Source material ->
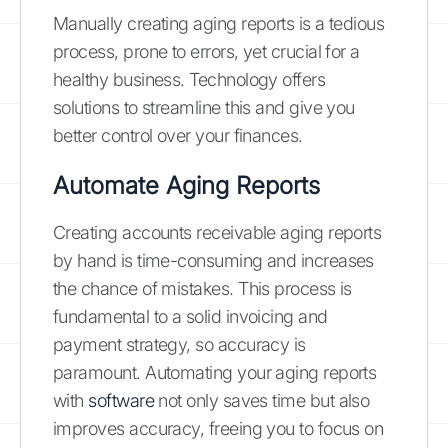
Manually creating aging reports is a tedious
process, prone to errors, yet crucial for a
healthy business. Technology offers
solutions to streamline this and give you
better control over your finances.
Automate Aging Reports
Creating accounts receivable aging reports
by hand is time-consuming and increases
the chance of mistakes. This process is
fundamental to a solid invoicing and
payment strategy, so accuracy is
paramount. Automating your aging reports
with
software
not only saves time but also
improves accuracy, freeing you to focus on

Work instructions -> All the lines above need to be repeated exactly, with no pictures carried over.

Final answer ->
Manually creating aging reports is a tedious
process, prone to errors, yet crucial for a
healthy business. Technology offers
solutions to streamline this and give you
better control over your finances.
Automate Aging Reports
Creating accounts receivable aging reports
by hand is time-consuming and increases
the chance of mistakes. This process is
fundamental to a solid invoicing and
payment strategy, so accuracy is
paramount. Automating your aging reports
with
software
not only saves time but also
improves accuracy, freeing you to focus on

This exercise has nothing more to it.